Unique interactions of the NYC Central Park Squirrels


Charts & Graphs, Visualization

This very simple project uses the 2018 squirrel senses and explore some squirrels activities being recorded outside of the categories that the census provided. The squirrel census is a project focused on the Eastern gray squirrels located in the New York City central park area. The dataset used in this project is by hundreds of volunteers, and the same group did two previous tally once in 2016, and in 2012, and their latest projected was completed in 2020.

A dashboard for based on the 2018 squirrel census

The census has several columns for volunteers to record different activities that the squirrels are engaged in. This include movements like running, chasing, eating, foraging, and the sounds they make, such as kuks, moans, quaas, as well as their body languages, such as tail flags. However, besides these common categories, many volunteers also wrote down other interactions that they seen squirrels engaged in, and they are also very important to looked at. 
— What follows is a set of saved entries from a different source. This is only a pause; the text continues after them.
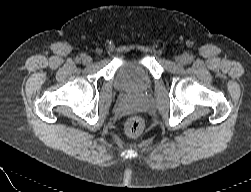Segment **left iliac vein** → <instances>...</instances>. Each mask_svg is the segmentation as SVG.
Returning <instances> with one entry per match:
<instances>
[{
	"label": "left iliac vein",
	"instance_id": "4c4485c4",
	"mask_svg": "<svg viewBox=\"0 0 251 192\" xmlns=\"http://www.w3.org/2000/svg\"><path fill=\"white\" fill-rule=\"evenodd\" d=\"M176 62L178 65H184L186 63V58L184 56H178Z\"/></svg>",
	"mask_w": 251,
	"mask_h": 192
}]
</instances>
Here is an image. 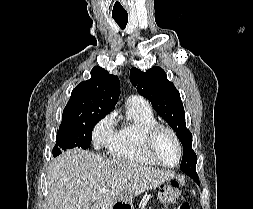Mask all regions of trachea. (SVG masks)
Instances as JSON below:
<instances>
[{
  "label": "trachea",
  "mask_w": 253,
  "mask_h": 209,
  "mask_svg": "<svg viewBox=\"0 0 253 209\" xmlns=\"http://www.w3.org/2000/svg\"><path fill=\"white\" fill-rule=\"evenodd\" d=\"M113 19L116 21V23L120 26L121 29H124L128 22V15L113 16Z\"/></svg>",
  "instance_id": "3493384b"
}]
</instances>
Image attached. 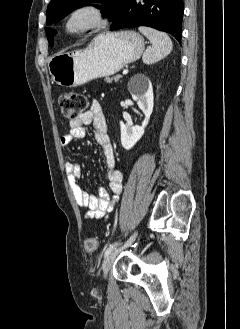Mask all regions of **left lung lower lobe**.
Returning a JSON list of instances; mask_svg holds the SVG:
<instances>
[{"mask_svg":"<svg viewBox=\"0 0 240 329\" xmlns=\"http://www.w3.org/2000/svg\"><path fill=\"white\" fill-rule=\"evenodd\" d=\"M183 14V0H126L110 29L148 26L170 33L181 42Z\"/></svg>","mask_w":240,"mask_h":329,"instance_id":"left-lung-lower-lobe-1","label":"left lung lower lobe"}]
</instances>
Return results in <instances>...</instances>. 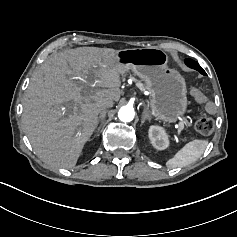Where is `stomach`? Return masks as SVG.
<instances>
[{
	"instance_id": "1",
	"label": "stomach",
	"mask_w": 237,
	"mask_h": 237,
	"mask_svg": "<svg viewBox=\"0 0 237 237\" xmlns=\"http://www.w3.org/2000/svg\"><path fill=\"white\" fill-rule=\"evenodd\" d=\"M119 74L132 70L150 92L154 115L166 122H176L186 111V82L175 69L168 67L167 53L157 47L119 50L115 54Z\"/></svg>"
}]
</instances>
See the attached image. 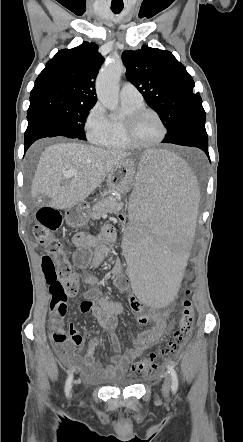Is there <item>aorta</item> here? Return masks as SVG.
Returning a JSON list of instances; mask_svg holds the SVG:
<instances>
[{"mask_svg": "<svg viewBox=\"0 0 243 442\" xmlns=\"http://www.w3.org/2000/svg\"><path fill=\"white\" fill-rule=\"evenodd\" d=\"M123 70L122 61L119 58H113L98 74L96 80L97 97L108 109L114 110L118 106V81Z\"/></svg>", "mask_w": 243, "mask_h": 442, "instance_id": "1", "label": "aorta"}]
</instances>
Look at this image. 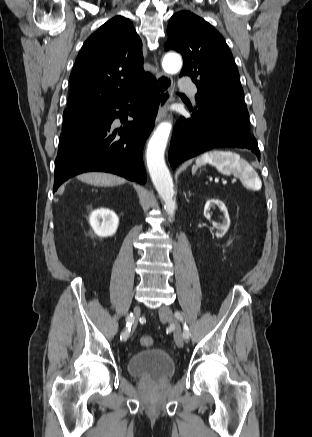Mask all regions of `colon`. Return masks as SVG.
I'll return each mask as SVG.
<instances>
[{
	"label": "colon",
	"mask_w": 312,
	"mask_h": 437,
	"mask_svg": "<svg viewBox=\"0 0 312 437\" xmlns=\"http://www.w3.org/2000/svg\"><path fill=\"white\" fill-rule=\"evenodd\" d=\"M140 343L143 347H151L153 345V338L149 335L142 336Z\"/></svg>",
	"instance_id": "colon-1"
}]
</instances>
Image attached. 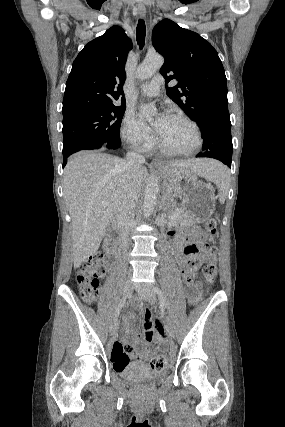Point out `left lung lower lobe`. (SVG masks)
I'll use <instances>...</instances> for the list:
<instances>
[{
    "instance_id": "0a47b994",
    "label": "left lung lower lobe",
    "mask_w": 285,
    "mask_h": 427,
    "mask_svg": "<svg viewBox=\"0 0 285 427\" xmlns=\"http://www.w3.org/2000/svg\"><path fill=\"white\" fill-rule=\"evenodd\" d=\"M199 127L204 141L203 151L196 157L214 158L231 167L233 151L231 122L211 119L204 121Z\"/></svg>"
}]
</instances>
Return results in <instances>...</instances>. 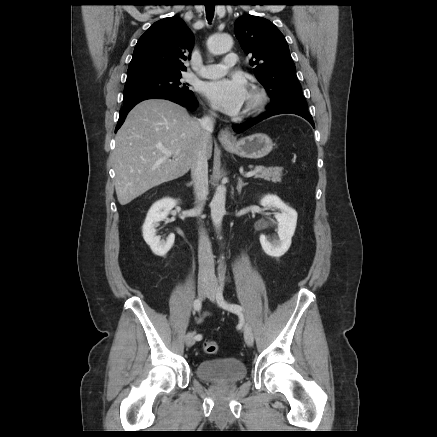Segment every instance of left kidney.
Here are the masks:
<instances>
[{
	"label": "left kidney",
	"mask_w": 437,
	"mask_h": 437,
	"mask_svg": "<svg viewBox=\"0 0 437 437\" xmlns=\"http://www.w3.org/2000/svg\"><path fill=\"white\" fill-rule=\"evenodd\" d=\"M260 205L273 207L280 211L274 215L278 222L277 233L279 240L274 239L273 241H270L262 234L260 235V243L267 255L281 257L288 251L291 245V239L294 235L297 223V212L293 208L287 206L278 196L271 194L265 195L260 200Z\"/></svg>",
	"instance_id": "1"
}]
</instances>
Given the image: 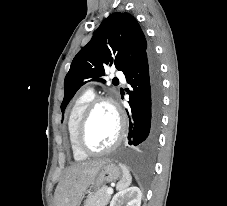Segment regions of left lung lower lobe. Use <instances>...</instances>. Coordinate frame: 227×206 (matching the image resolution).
Wrapping results in <instances>:
<instances>
[{"label":"left lung lower lobe","instance_id":"obj_1","mask_svg":"<svg viewBox=\"0 0 227 206\" xmlns=\"http://www.w3.org/2000/svg\"><path fill=\"white\" fill-rule=\"evenodd\" d=\"M131 90L129 97L130 150L152 151L157 144L161 121L162 82L159 67L153 52L149 49L126 74Z\"/></svg>","mask_w":227,"mask_h":206}]
</instances>
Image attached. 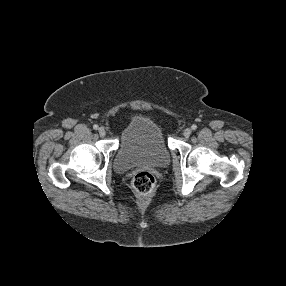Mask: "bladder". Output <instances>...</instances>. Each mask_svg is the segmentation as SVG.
Instances as JSON below:
<instances>
[{"label":"bladder","mask_w":286,"mask_h":286,"mask_svg":"<svg viewBox=\"0 0 286 286\" xmlns=\"http://www.w3.org/2000/svg\"><path fill=\"white\" fill-rule=\"evenodd\" d=\"M170 153L160 127L147 120H133L125 130L117 150L115 168L126 172L139 166L162 167Z\"/></svg>","instance_id":"31cf9c89"}]
</instances>
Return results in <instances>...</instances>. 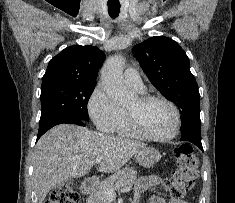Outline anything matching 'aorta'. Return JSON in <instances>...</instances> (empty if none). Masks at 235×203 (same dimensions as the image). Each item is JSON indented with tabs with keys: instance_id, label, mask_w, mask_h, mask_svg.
I'll list each match as a JSON object with an SVG mask.
<instances>
[{
	"instance_id": "1",
	"label": "aorta",
	"mask_w": 235,
	"mask_h": 203,
	"mask_svg": "<svg viewBox=\"0 0 235 203\" xmlns=\"http://www.w3.org/2000/svg\"><path fill=\"white\" fill-rule=\"evenodd\" d=\"M124 60L120 56L109 57L101 70V82L107 95L116 104H125L130 94L124 86L123 78Z\"/></svg>"
}]
</instances>
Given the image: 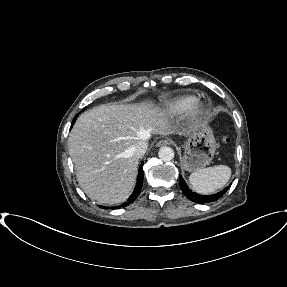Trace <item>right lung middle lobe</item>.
<instances>
[{
    "instance_id": "dd1d6c3e",
    "label": "right lung middle lobe",
    "mask_w": 287,
    "mask_h": 287,
    "mask_svg": "<svg viewBox=\"0 0 287 287\" xmlns=\"http://www.w3.org/2000/svg\"><path fill=\"white\" fill-rule=\"evenodd\" d=\"M82 111H84V109H83ZM77 116H78V114L75 116V118L73 119L72 123H74V122H75V120H76Z\"/></svg>"
}]
</instances>
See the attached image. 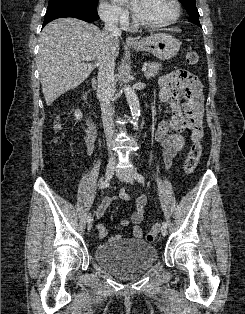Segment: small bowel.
<instances>
[{
    "mask_svg": "<svg viewBox=\"0 0 245 314\" xmlns=\"http://www.w3.org/2000/svg\"><path fill=\"white\" fill-rule=\"evenodd\" d=\"M159 100L168 109L169 116L161 120L156 128L154 138L161 146V153L167 169L172 166L174 158L186 145V138L182 135L185 129L190 131V140L196 142L203 137V93L202 83L199 78L186 70H176L162 77L159 85ZM87 153L92 155L96 141V131L88 123L84 135ZM120 198L129 201L130 197L123 188ZM110 201L104 200L100 205L97 216L101 217ZM147 196L141 195L136 200V210L129 219H122L121 225H133L131 238L141 239L143 229L140 224L144 220ZM98 237L107 236V230L102 224L96 226ZM123 238L117 234L109 238V242H116Z\"/></svg>",
    "mask_w": 245,
    "mask_h": 314,
    "instance_id": "obj_1",
    "label": "small bowel"
}]
</instances>
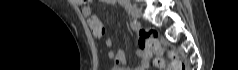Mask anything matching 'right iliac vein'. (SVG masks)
Masks as SVG:
<instances>
[{
  "mask_svg": "<svg viewBox=\"0 0 238 70\" xmlns=\"http://www.w3.org/2000/svg\"><path fill=\"white\" fill-rule=\"evenodd\" d=\"M125 8L134 19H139L142 16L141 10L134 5H126Z\"/></svg>",
  "mask_w": 238,
  "mask_h": 70,
  "instance_id": "right-iliac-vein-1",
  "label": "right iliac vein"
}]
</instances>
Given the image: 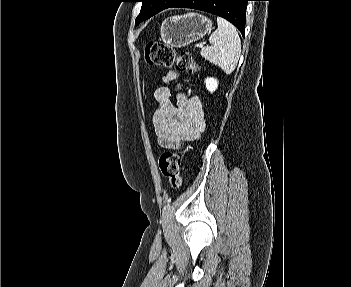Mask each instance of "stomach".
<instances>
[{
	"label": "stomach",
	"instance_id": "stomach-1",
	"mask_svg": "<svg viewBox=\"0 0 351 287\" xmlns=\"http://www.w3.org/2000/svg\"><path fill=\"white\" fill-rule=\"evenodd\" d=\"M212 28V21L198 13L171 16L160 28L161 39L171 47L180 48L203 38Z\"/></svg>",
	"mask_w": 351,
	"mask_h": 287
}]
</instances>
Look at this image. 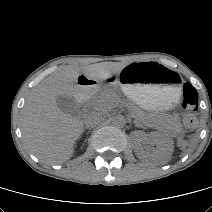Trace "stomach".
Here are the masks:
<instances>
[{
  "label": "stomach",
  "mask_w": 212,
  "mask_h": 212,
  "mask_svg": "<svg viewBox=\"0 0 212 212\" xmlns=\"http://www.w3.org/2000/svg\"><path fill=\"white\" fill-rule=\"evenodd\" d=\"M117 81L122 92L146 110L157 111L171 107L180 96L176 73L157 62L126 65Z\"/></svg>",
  "instance_id": "obj_1"
}]
</instances>
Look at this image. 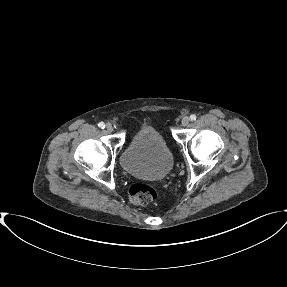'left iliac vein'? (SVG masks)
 Wrapping results in <instances>:
<instances>
[{
    "label": "left iliac vein",
    "mask_w": 287,
    "mask_h": 287,
    "mask_svg": "<svg viewBox=\"0 0 287 287\" xmlns=\"http://www.w3.org/2000/svg\"><path fill=\"white\" fill-rule=\"evenodd\" d=\"M189 122H190L189 117H184L181 121V124H182V126L186 127V126H188Z\"/></svg>",
    "instance_id": "left-iliac-vein-1"
}]
</instances>
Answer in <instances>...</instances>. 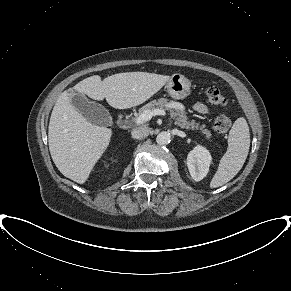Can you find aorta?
I'll return each mask as SVG.
<instances>
[{"mask_svg": "<svg viewBox=\"0 0 291 291\" xmlns=\"http://www.w3.org/2000/svg\"><path fill=\"white\" fill-rule=\"evenodd\" d=\"M170 141H171V135L169 132H166V131L159 133L156 137V142L159 145H166L170 143Z\"/></svg>", "mask_w": 291, "mask_h": 291, "instance_id": "1", "label": "aorta"}]
</instances>
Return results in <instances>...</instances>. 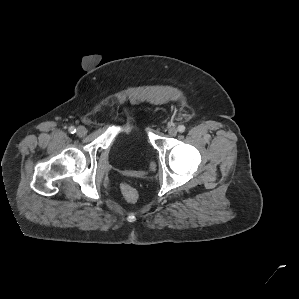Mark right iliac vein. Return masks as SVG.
Returning <instances> with one entry per match:
<instances>
[{
	"mask_svg": "<svg viewBox=\"0 0 299 299\" xmlns=\"http://www.w3.org/2000/svg\"><path fill=\"white\" fill-rule=\"evenodd\" d=\"M76 134L79 136V137H83L87 134V129L84 127V126H79L77 128V131H76Z\"/></svg>",
	"mask_w": 299,
	"mask_h": 299,
	"instance_id": "obj_1",
	"label": "right iliac vein"
}]
</instances>
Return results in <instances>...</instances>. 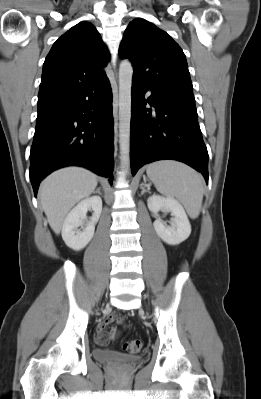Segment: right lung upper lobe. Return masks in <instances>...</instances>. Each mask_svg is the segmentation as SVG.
<instances>
[{"instance_id":"right-lung-upper-lobe-1","label":"right lung upper lobe","mask_w":261,"mask_h":399,"mask_svg":"<svg viewBox=\"0 0 261 399\" xmlns=\"http://www.w3.org/2000/svg\"><path fill=\"white\" fill-rule=\"evenodd\" d=\"M107 47L96 28L81 22L52 46L43 64L38 101L90 84L105 77Z\"/></svg>"}]
</instances>
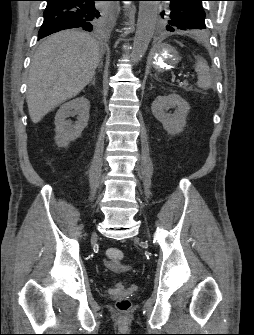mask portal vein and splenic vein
<instances>
[{
    "instance_id": "portal-vein-and-splenic-vein-1",
    "label": "portal vein and splenic vein",
    "mask_w": 254,
    "mask_h": 335,
    "mask_svg": "<svg viewBox=\"0 0 254 335\" xmlns=\"http://www.w3.org/2000/svg\"><path fill=\"white\" fill-rule=\"evenodd\" d=\"M188 77H189V75H188V74L184 75V78H188Z\"/></svg>"
}]
</instances>
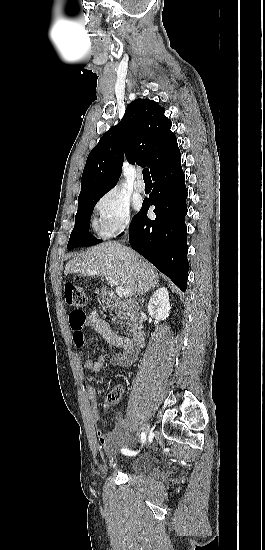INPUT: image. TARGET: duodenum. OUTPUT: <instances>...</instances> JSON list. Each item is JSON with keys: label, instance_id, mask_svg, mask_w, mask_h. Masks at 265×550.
<instances>
[{"label": "duodenum", "instance_id": "1", "mask_svg": "<svg viewBox=\"0 0 265 550\" xmlns=\"http://www.w3.org/2000/svg\"><path fill=\"white\" fill-rule=\"evenodd\" d=\"M104 303L110 308H117L123 303L110 291H105L102 294ZM127 305L131 308L135 307V303L130 301ZM145 342V331L142 322L136 321L133 326V334L131 339L132 348L138 350Z\"/></svg>", "mask_w": 265, "mask_h": 550}]
</instances>
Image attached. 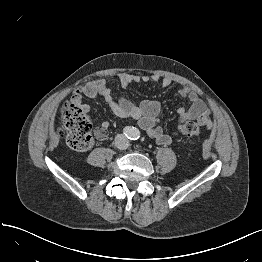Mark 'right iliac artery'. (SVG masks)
<instances>
[{"label": "right iliac artery", "instance_id": "obj_1", "mask_svg": "<svg viewBox=\"0 0 262 262\" xmlns=\"http://www.w3.org/2000/svg\"><path fill=\"white\" fill-rule=\"evenodd\" d=\"M123 133L127 136V137H131L133 134V129L131 127H125L123 129Z\"/></svg>", "mask_w": 262, "mask_h": 262}]
</instances>
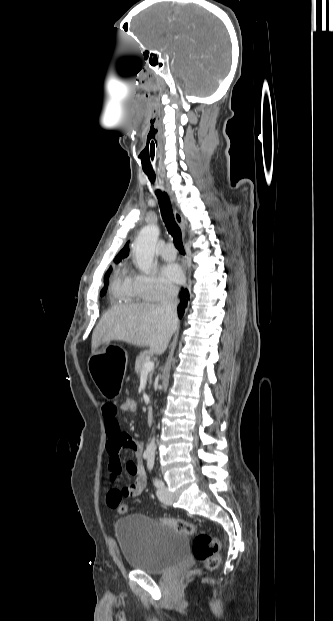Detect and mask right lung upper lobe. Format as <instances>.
Returning <instances> with one entry per match:
<instances>
[{
  "mask_svg": "<svg viewBox=\"0 0 333 621\" xmlns=\"http://www.w3.org/2000/svg\"><path fill=\"white\" fill-rule=\"evenodd\" d=\"M129 254V247H128V242L126 243V245L124 246V248L119 252V254L115 257V261L118 263L121 261V259L127 257Z\"/></svg>",
  "mask_w": 333,
  "mask_h": 621,
  "instance_id": "cb5924a9",
  "label": "right lung upper lobe"
}]
</instances>
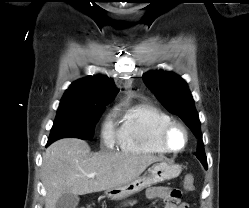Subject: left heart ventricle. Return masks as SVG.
Masks as SVG:
<instances>
[{"label": "left heart ventricle", "mask_w": 249, "mask_h": 208, "mask_svg": "<svg viewBox=\"0 0 249 208\" xmlns=\"http://www.w3.org/2000/svg\"><path fill=\"white\" fill-rule=\"evenodd\" d=\"M169 144L174 148H180L185 142V136L181 129L176 128L168 136Z\"/></svg>", "instance_id": "obj_1"}]
</instances>
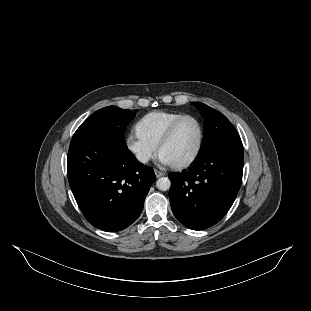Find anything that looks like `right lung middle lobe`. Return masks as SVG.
Wrapping results in <instances>:
<instances>
[{
    "mask_svg": "<svg viewBox=\"0 0 311 311\" xmlns=\"http://www.w3.org/2000/svg\"><path fill=\"white\" fill-rule=\"evenodd\" d=\"M134 116L135 113L116 106L102 108L80 125L72 137L70 146L93 137L106 138L120 144H126L124 133Z\"/></svg>",
    "mask_w": 311,
    "mask_h": 311,
    "instance_id": "1",
    "label": "right lung middle lobe"
}]
</instances>
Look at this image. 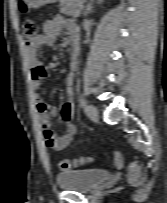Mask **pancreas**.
Here are the masks:
<instances>
[{
    "label": "pancreas",
    "mask_w": 167,
    "mask_h": 203,
    "mask_svg": "<svg viewBox=\"0 0 167 203\" xmlns=\"http://www.w3.org/2000/svg\"><path fill=\"white\" fill-rule=\"evenodd\" d=\"M84 0H60V13L74 16L82 8Z\"/></svg>",
    "instance_id": "obj_1"
}]
</instances>
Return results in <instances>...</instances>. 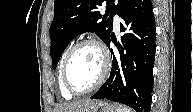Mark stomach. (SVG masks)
I'll return each instance as SVG.
<instances>
[{
    "label": "stomach",
    "mask_w": 193,
    "mask_h": 112,
    "mask_svg": "<svg viewBox=\"0 0 193 112\" xmlns=\"http://www.w3.org/2000/svg\"><path fill=\"white\" fill-rule=\"evenodd\" d=\"M82 112H114V109L106 101H95L90 107Z\"/></svg>",
    "instance_id": "obj_1"
}]
</instances>
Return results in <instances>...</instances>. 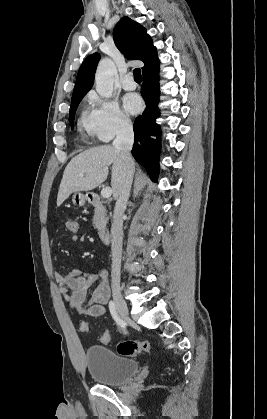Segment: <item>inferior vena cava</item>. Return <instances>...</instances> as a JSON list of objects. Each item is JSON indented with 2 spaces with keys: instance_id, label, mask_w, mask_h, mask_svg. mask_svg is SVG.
Segmentation results:
<instances>
[{
  "instance_id": "602c4592",
  "label": "inferior vena cava",
  "mask_w": 267,
  "mask_h": 419,
  "mask_svg": "<svg viewBox=\"0 0 267 419\" xmlns=\"http://www.w3.org/2000/svg\"><path fill=\"white\" fill-rule=\"evenodd\" d=\"M134 143V132L130 120H121L117 131L113 146L120 151L123 159L124 172L118 188V196L113 214V222L111 227V276L112 289H119L121 274V257H122V241H123V214L127 207L130 189L134 175V161L131 156V149Z\"/></svg>"
}]
</instances>
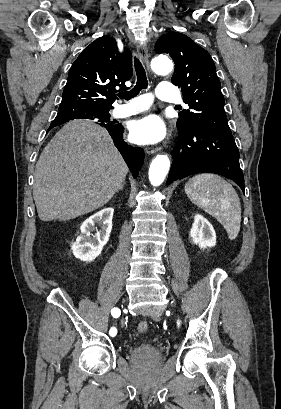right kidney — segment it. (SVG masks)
Returning <instances> with one entry per match:
<instances>
[{"label":"right kidney","instance_id":"ca27d5eb","mask_svg":"<svg viewBox=\"0 0 281 409\" xmlns=\"http://www.w3.org/2000/svg\"><path fill=\"white\" fill-rule=\"evenodd\" d=\"M114 209L112 207H106L102 211H98L95 215H91L89 219H86L80 227V235L77 237L75 243H72L71 251H73L76 259L81 261H87L91 263L98 255H100L104 245L109 241V235L112 231V217ZM96 223H103L101 231H97L95 235H92V231H95Z\"/></svg>","mask_w":281,"mask_h":409}]
</instances>
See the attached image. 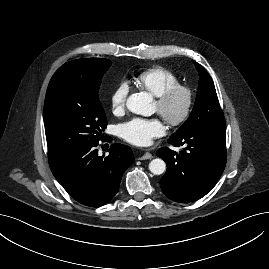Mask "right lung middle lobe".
I'll return each instance as SVG.
<instances>
[{"instance_id": "obj_1", "label": "right lung middle lobe", "mask_w": 269, "mask_h": 269, "mask_svg": "<svg viewBox=\"0 0 269 269\" xmlns=\"http://www.w3.org/2000/svg\"><path fill=\"white\" fill-rule=\"evenodd\" d=\"M111 64L101 58L78 59L65 63L53 75L44 104L49 156L101 139L107 119L98 91Z\"/></svg>"}]
</instances>
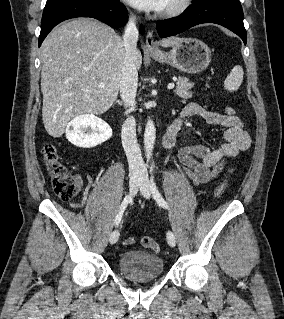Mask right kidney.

Many people used this dataset to produce interesting visualizations. One that I really like is written by the website Again We Wander. They used interactive visualizations and heat maps to show squirrel population and their fur color, and they even incorporated squirrel vocalizations from SoundCloud, which really gives people an idea of what these categories mean. However, even though this project is visually pleasing, it overlooked the many other activities that were being recorded.

Most of these interactions were written down as sentences and notes, so it is important to clean these data first. Open Refine helped to clean this dataset so that it could be imported into Tableau for the visualization steps. After the dataset is being imported, the next step is to group the different activities being recorded by volunteers. This step is really about extracting key words from these descriptions. To do this, one needs to lick on the right side arrow of the category and select group, then follow the prompts to group the rows into desired categories. It is clear that many of these recorded ones can be grouped into the same categories as the ones provided, but most of them are separate because they don’t quite fit with the existing ones. For example, for Chasing, the dataset’s description is “squirrel was seen chasing another squirrel,” however, many of them were being chased, chasing each other, chasing birds or other animals besides squirrels. Many new interactions emerged as well, such as the action “chilling,” or “grooming,” as well as “playing.” One interesting description are interactions involving dogs, such as running away from dogs or trying to hide from dogs. Even though generally these actions can be grouped into running or runs from, volunteers still decided to point them out separately, probably because they see dogs out an unnatural factor that are influencing squirrels’ actions.

After grouping these extra description, a bar chart was being created to show the total number of these activities across the data collection period, which is from October 6 to October 20. This was done by using the grouped column on the x-axis and the count for squirrels int he y-axis, then color it by different interaction categories and label them. Since there are many categories, bar chart is a very direct way of show the number of squirrels engaged in these activities. A map of the central park area was also being created to show where these squirrels are, so that the readers can see them more directly. For the map, longitude is used for the column bar and latitude for the rows.

This is an attempt to categorize qualitative data in a quantitive way without any coding. The grouping process was mostly just by extracting key words from the notes volunteers wrote, which means that many activities are too vague to be grouped. For examples, some descriptions are just “nuts” or “acorn,” and even “quiet” and “quietly,” which makes it impossible to identify which interaction they are engaged in. During the process, many arbitrary decisions were being made, since a sentence could contain two or more verbs, and it is up to the person who is going through them to categorize them into one column or another. This is definitely a big problem, since different people can interpret the data in different ways, thus lead to different results. 

Another issue is that there are too many categories, which results in many colors. The graphs could be distracting or hard to read for people, especially the dotted map. The map’s coordinate also has problem, and was not fixed so that the coordinates would show up on the actual New York City map. 

In the future, it is important to analyze these data more so that a story could emerge from these data. Right now these visualizations are really just to show the numbers and locations, and people can’t learn too many about the life of these squirrels. It is important to think about how to turn these interactions and group them in a way so that people would be more interested in.